(1891 - 1974)
James Chadwick was born in Cheshire, England in October 20th, 1891. He attended Manchester University in 1908 and graduated with Honours from the School of Physics in 1911. He spent the next two years as a grad student with Professor Rutherford while working for his Master’s degree in Science, which was bestowed in 1913.

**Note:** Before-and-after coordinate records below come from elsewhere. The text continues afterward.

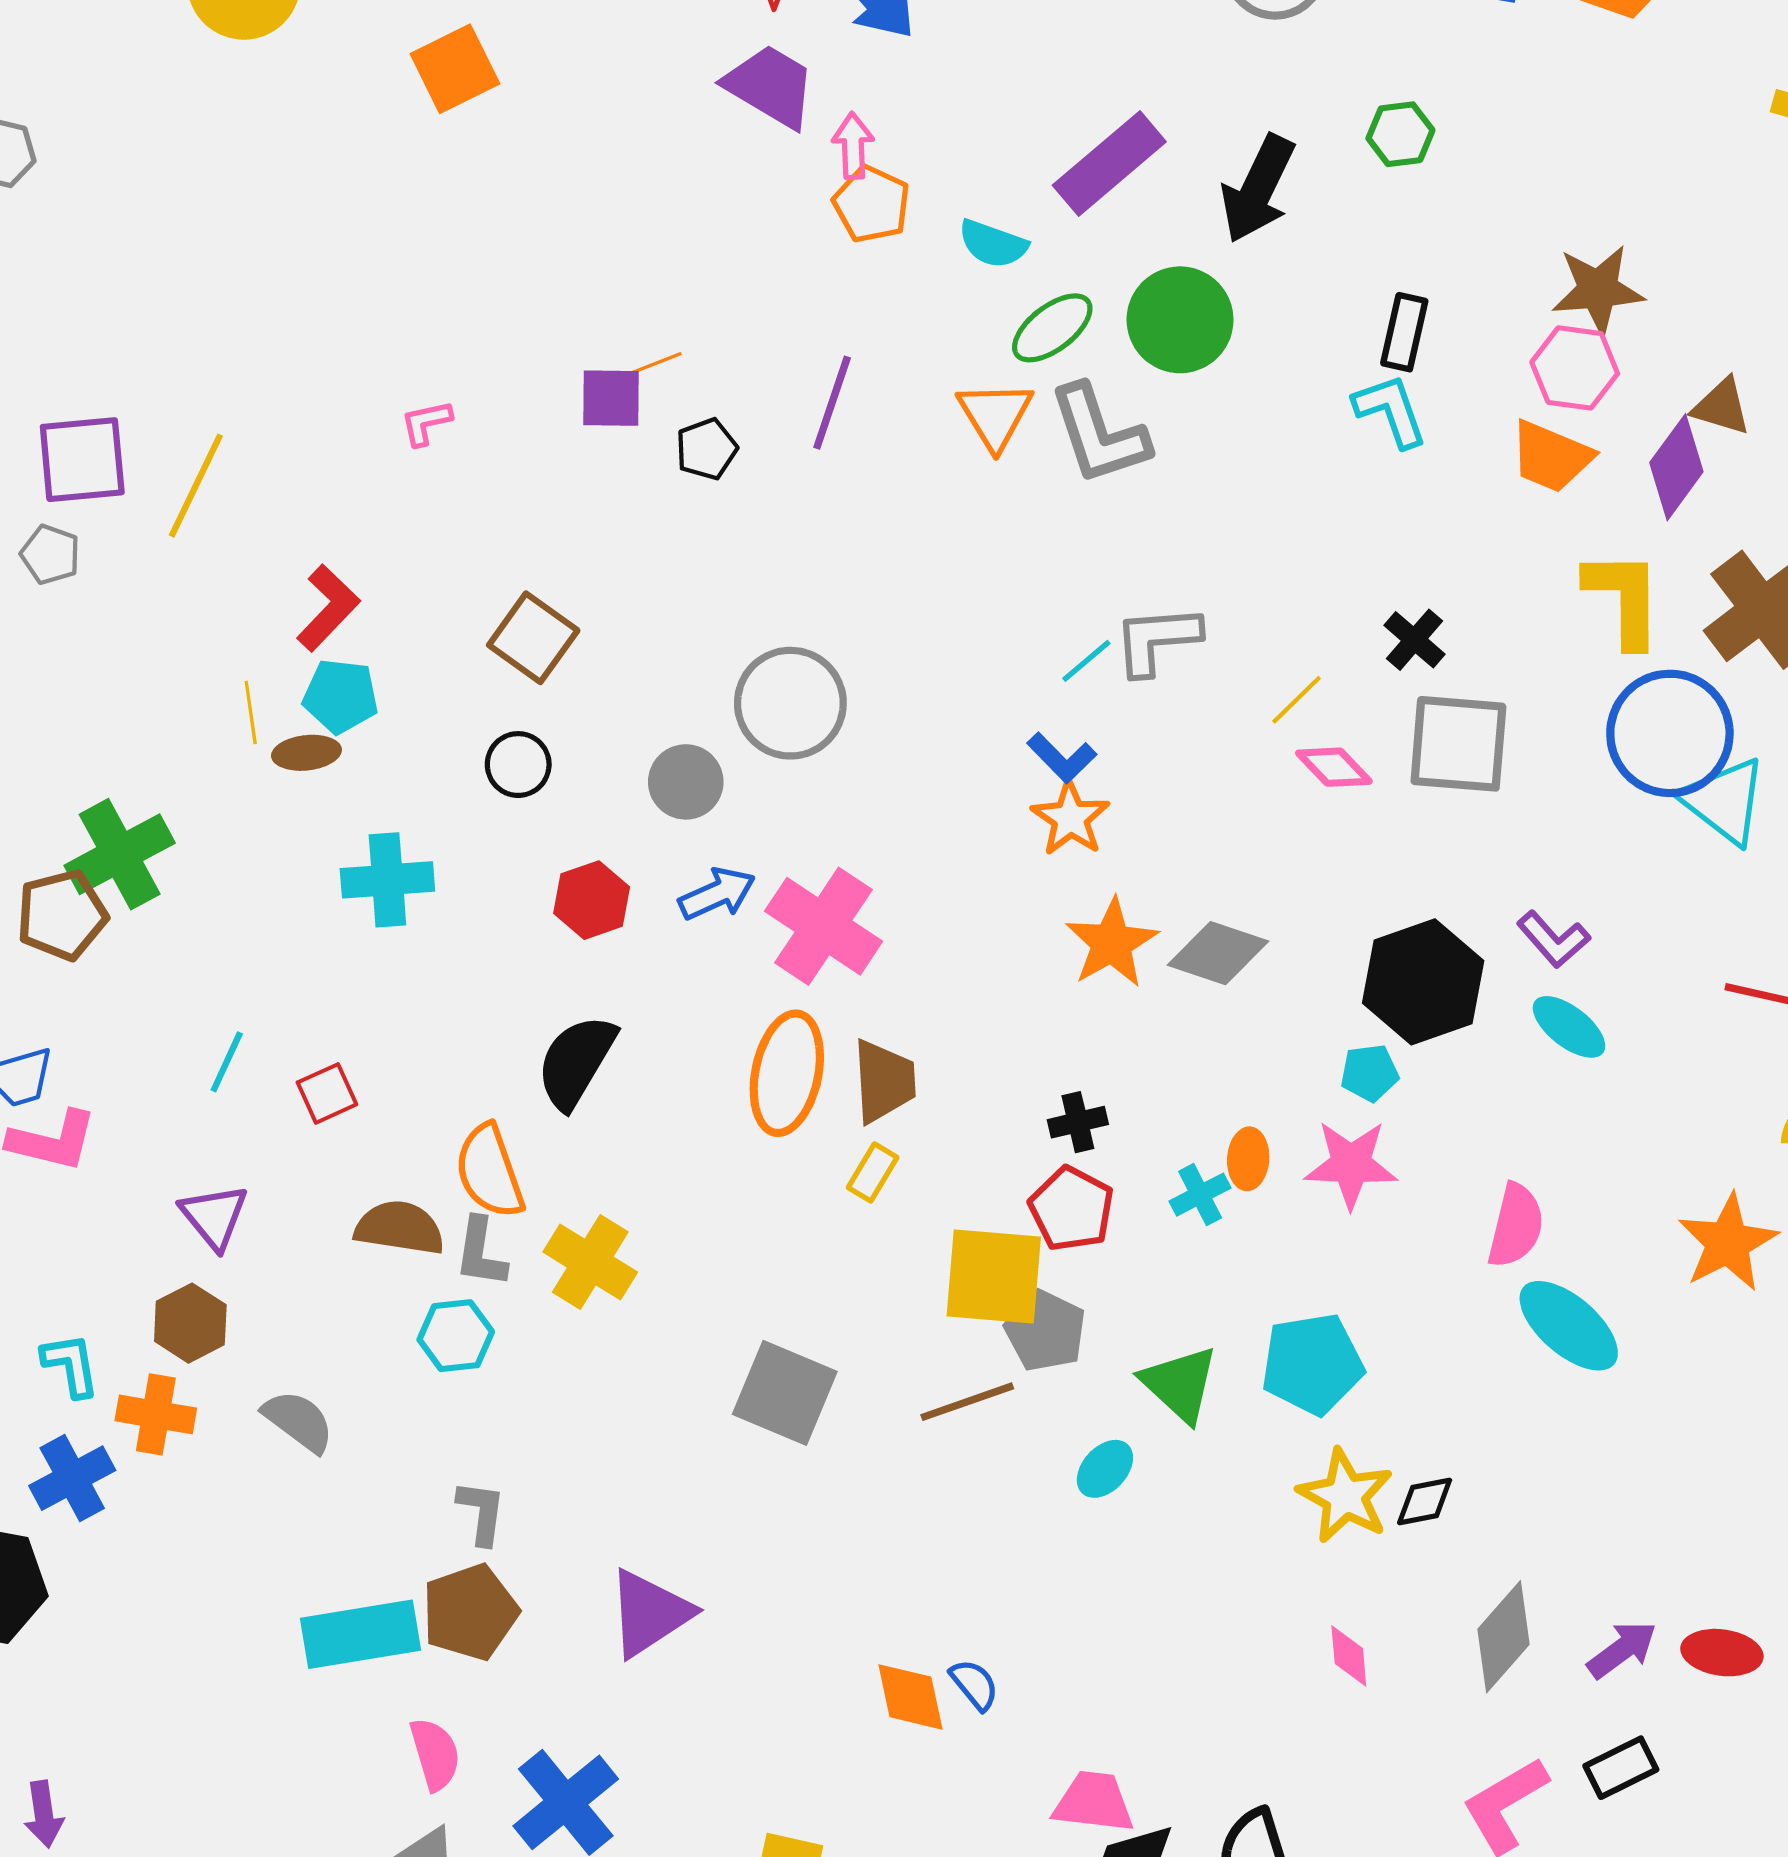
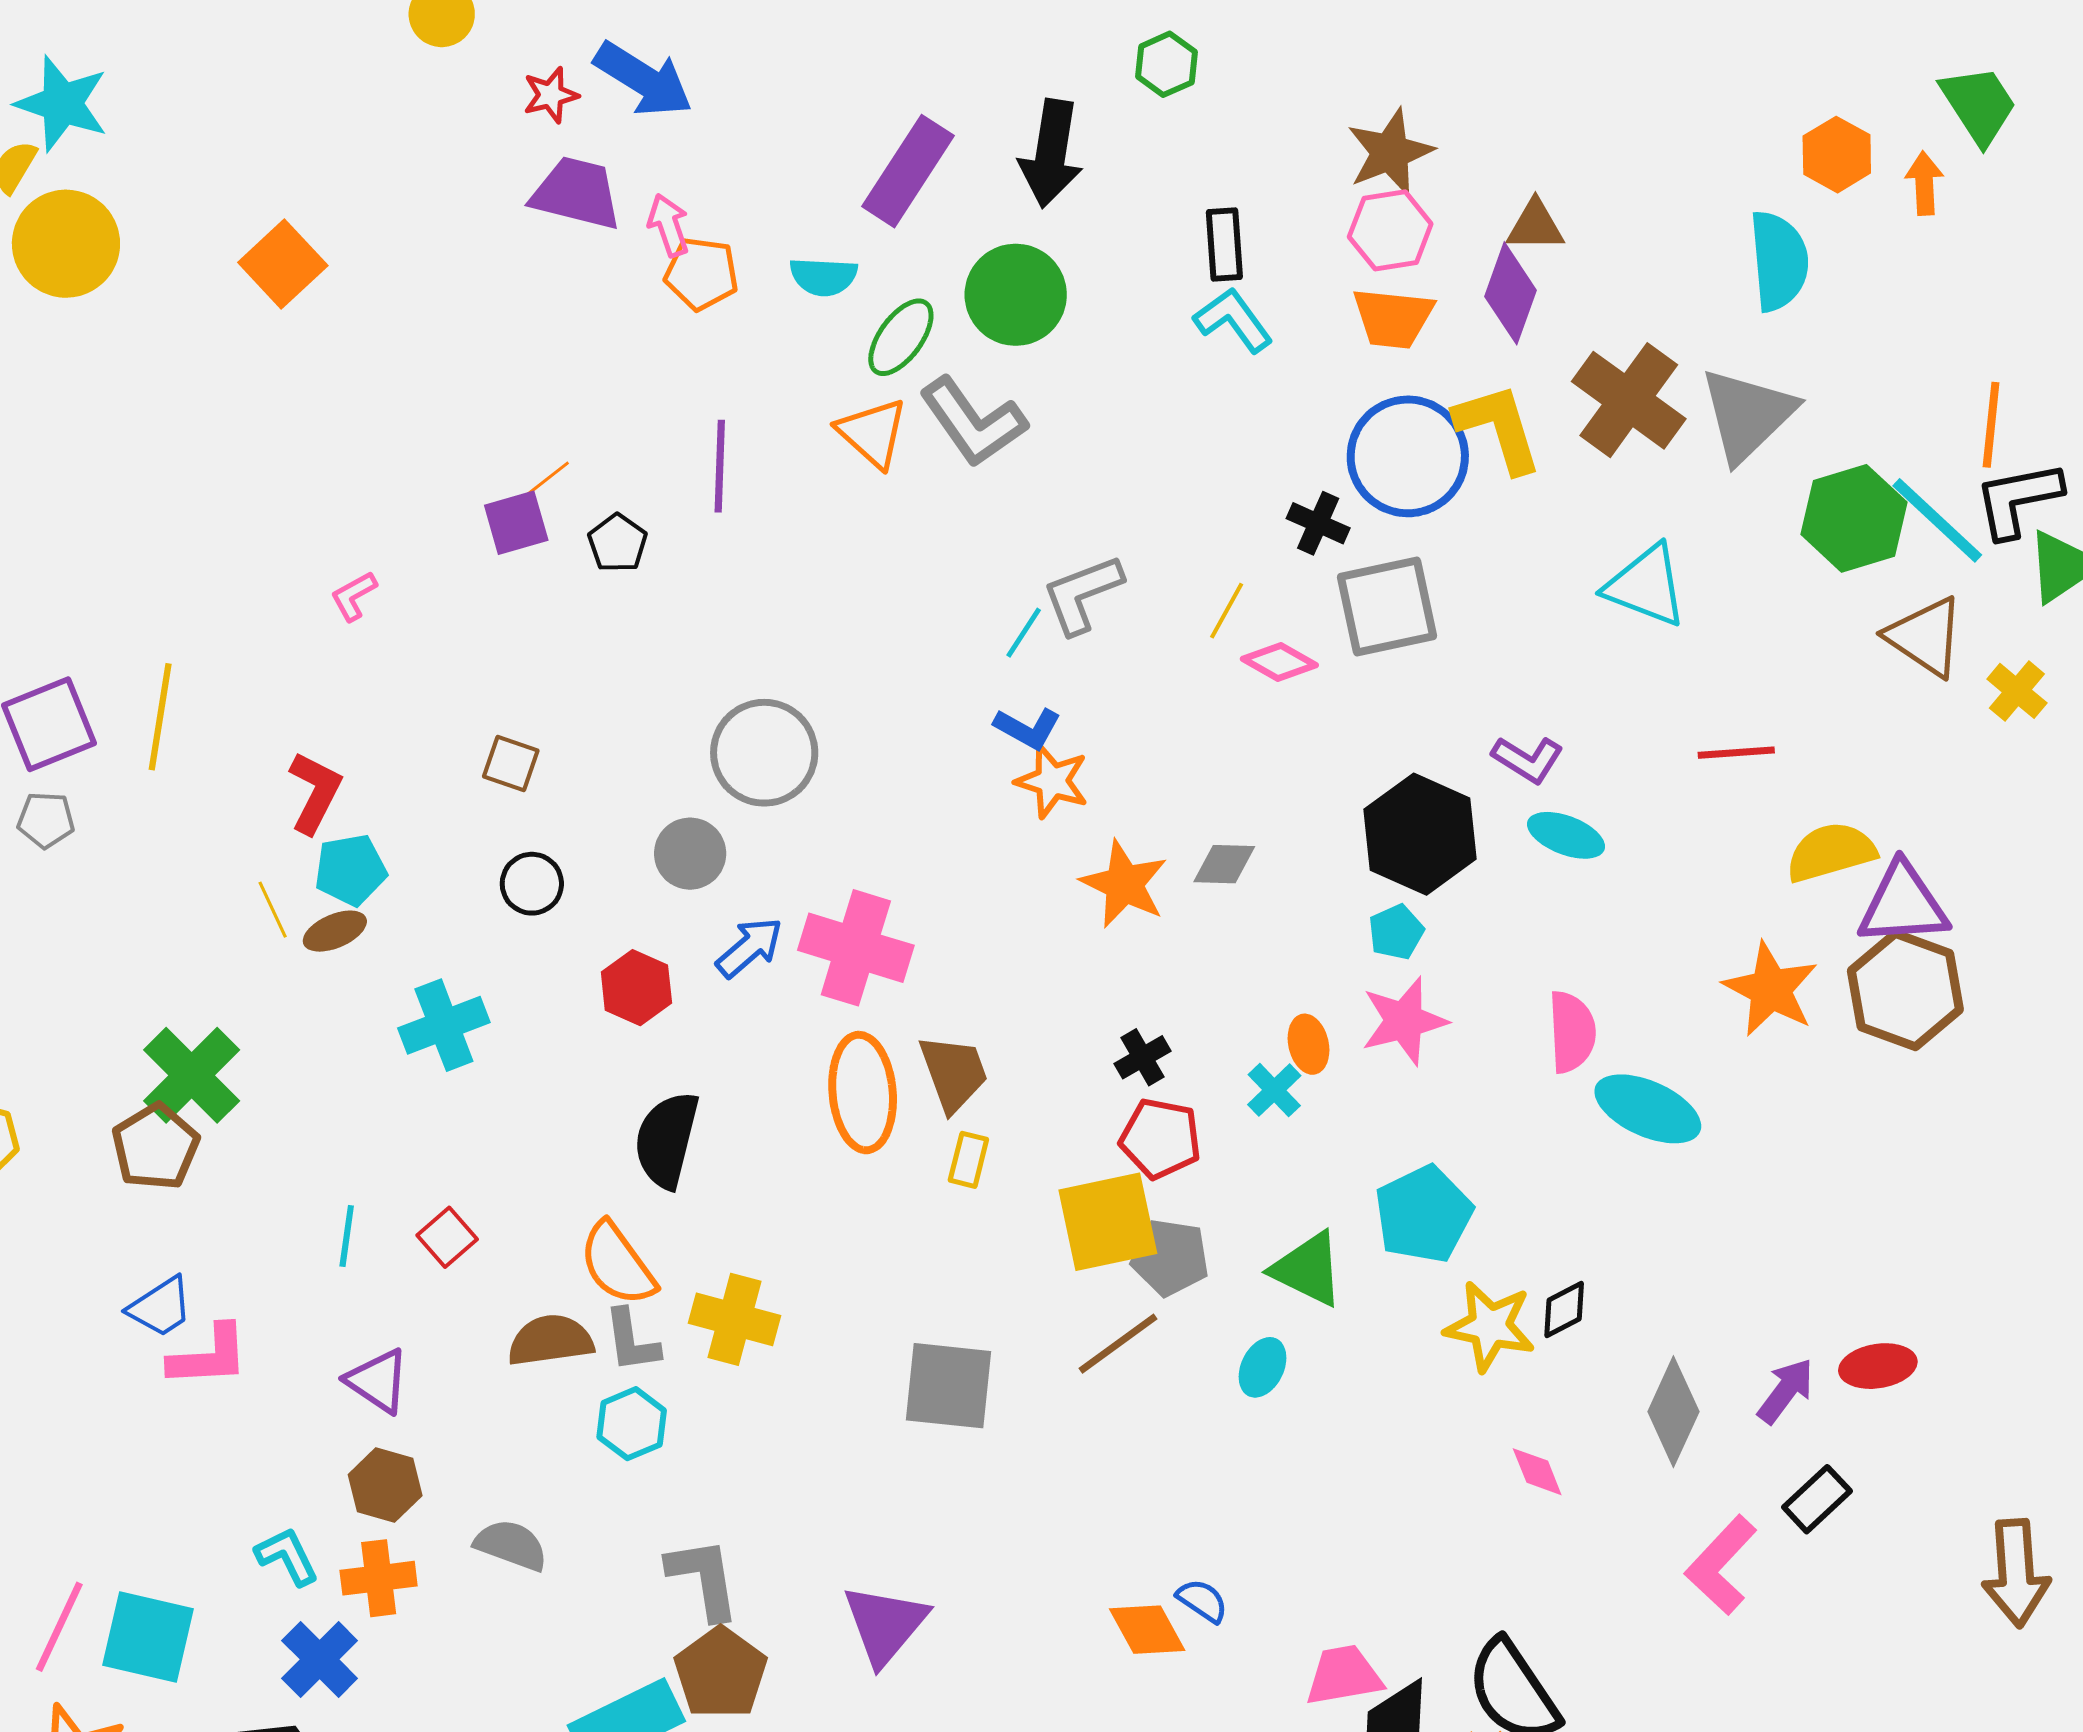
brown square: (533, 638) -> (511, 764), size x0.7
blue circle: (1670, 733) -> (1408, 456), moved
gray diamond: (1218, 953) -> (1224, 864), size x0.7
gray L-shape: (481, 1512) -> (704, 1578), size x1.4

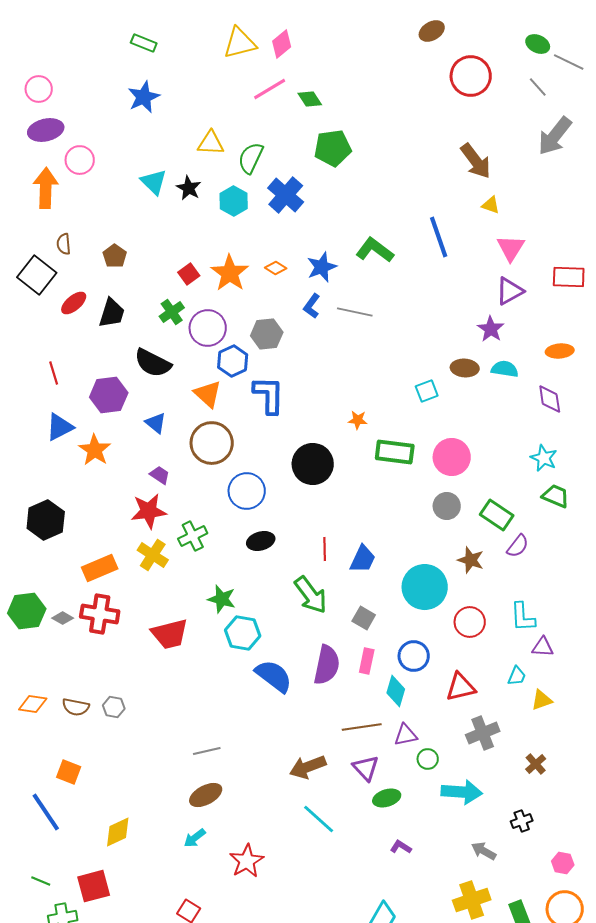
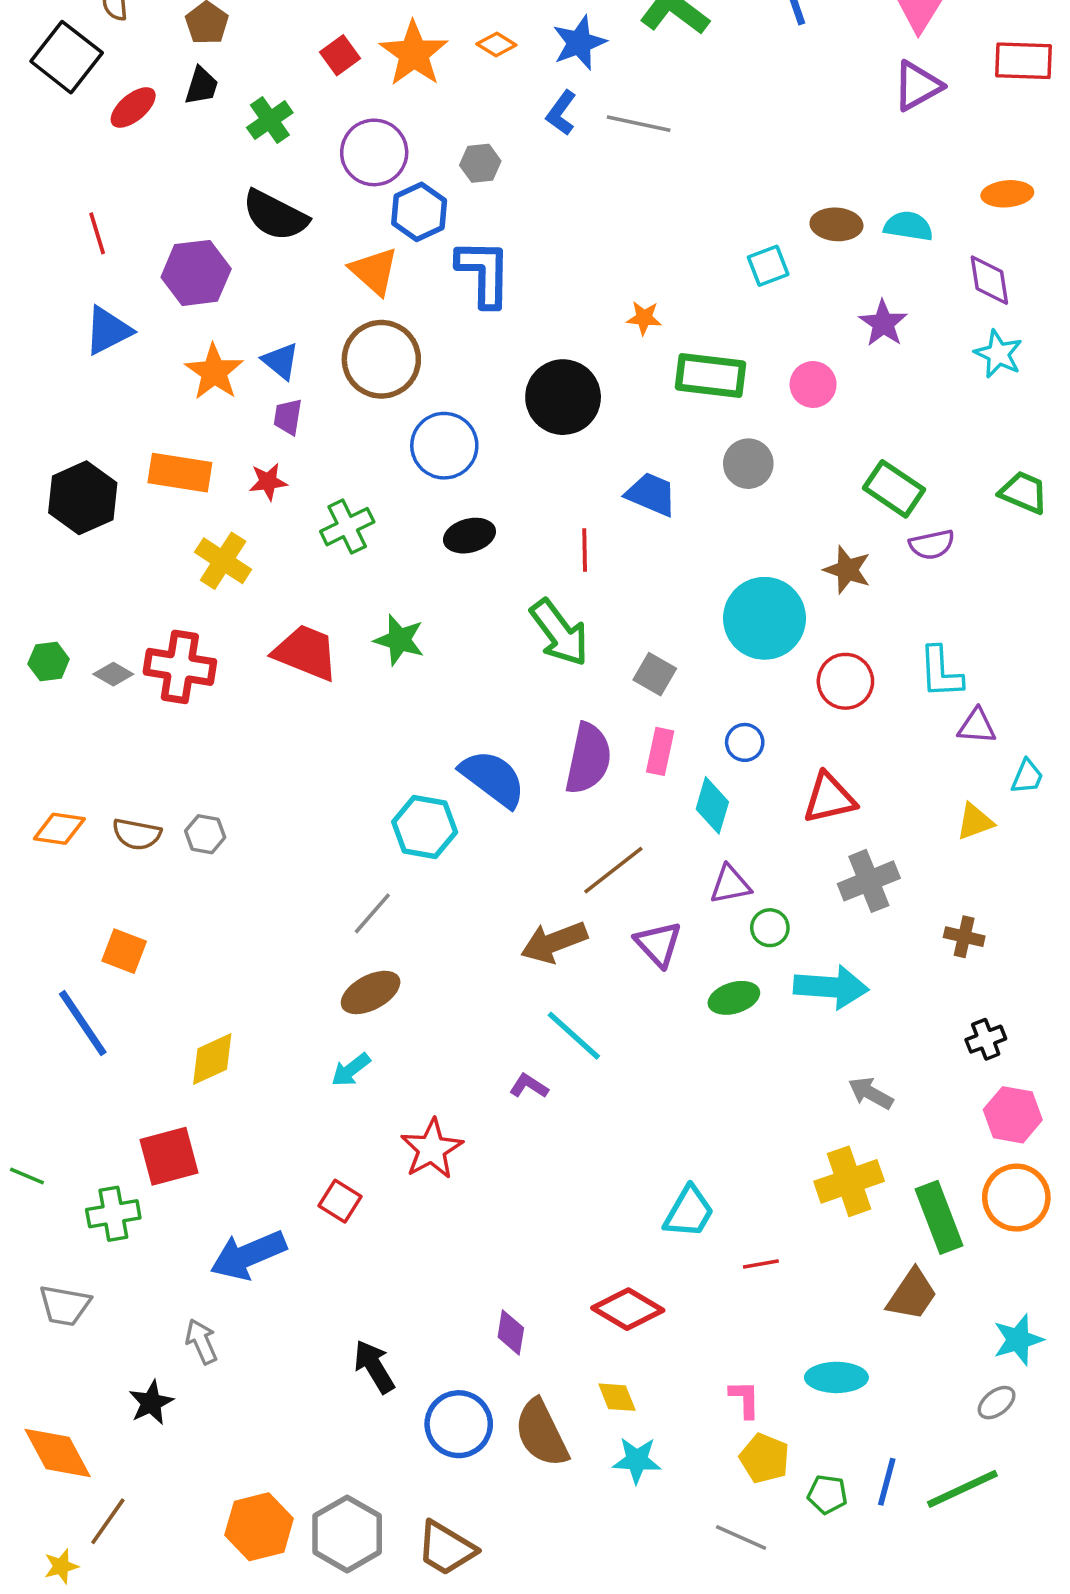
green cross: (172, 312) -> (270, 120), moved
black trapezoid: (112, 313) -> (201, 86), moved, size x0.7
purple star: (491, 329) -> (883, 323), moved
gray hexagon: (267, 334) -> (480, 163), size x0.7
blue triangle: (156, 423) -> (281, 361), moved
orange star: (95, 450) -> (214, 372), moved
pink circle: (452, 457) -> (813, 384), size x0.7
cyan star: (544, 458) -> (998, 354), moved
purple trapezoid: (160, 475) -> (288, 417), turned -115
green trapezoid: (556, 496) -> (1024, 492), moved
gray circle: (447, 506) -> (748, 464), moved
red star: (149, 511) -> (268, 482), size x0.6
purple semicircle: (518, 546) -> (932, 545), turned 40
yellow cross: (153, 555) -> (223, 561), moved
blue trapezoid: (363, 559) -> (651, 494), moved, turned -92
orange rectangle: (100, 568) -> (180, 473), moved, turned 32
green hexagon: (27, 611) -> (49, 661), size x0.6
cyan hexagon: (243, 633) -> (425, 827), moved
red trapezoid: (170, 634) -> (306, 653), moved, turned -144
blue circle: (414, 656) -> (745, 742), size x0.7
cyan trapezoid: (517, 676) -> (1027, 777), moved
brown line: (362, 727) -> (613, 870), moved, turned -30
gray line: (207, 751) -> (372, 913), turned -36
brown cross: (536, 764) -> (964, 937), turned -35
green ellipse: (387, 798) -> (734, 998), moved
black cross: (522, 821) -> (986, 1039), moved
purple L-shape: (401, 847) -> (529, 1086), moved
red star: (247, 861) -> (432, 1149), moved
pink hexagon: (563, 863) -> (1013, 1115), size x1.4
green line: (41, 881) -> (27, 1176), moved

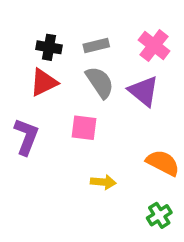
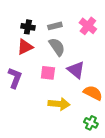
purple triangle: (144, 91) -> (76, 70), moved
yellow arrow: (103, 182) -> (59, 104), size x1.5
green cross: (159, 215) -> (91, 123), turned -32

After World War I, in 1919, he returned to England and accepted a position at Cambridge, resuming work under Rutherford, who had moved to the Cavendish Laboratory (Cambridge). In 1921 he was elected Fellow of Gonville and Caius College and became Assistant Director of Research in the Cavendish Laboratory in 1923. He was elected a Fellow for the Royal Society in 1927 and in 1932, he made one of the fundamental discoveries of nuclear science when he proved the existence of neutrons. Chadwick remained in Cambridge until he was elected to the Lyon Jones Chair of Physics at the University of Liverpool, in 1935. From 1943 to 1946, he worked in the United States as the Head of the British Mission attached to the Manhattan Project for the Atomic Bomb. In this capacity, he was a science advisor to Oppenheimer. He retired from active physics in 1948.
In 1925, he married Aileen Stewart-Brown of Liverpool, and had twin daughters. They lived at Denbigh, North Wales, where when not working, he enjoyed gardening and fishing.
Chadwick was awarded the Hughes Medal of the Royal Society in 1932 and subsequently the Nobel Prize for Physics in 1935 for his discovery of the Neutron. In 1945, he was knighted Sir James Chadwick. Sir James died on July 24, 1974 at Cambridge.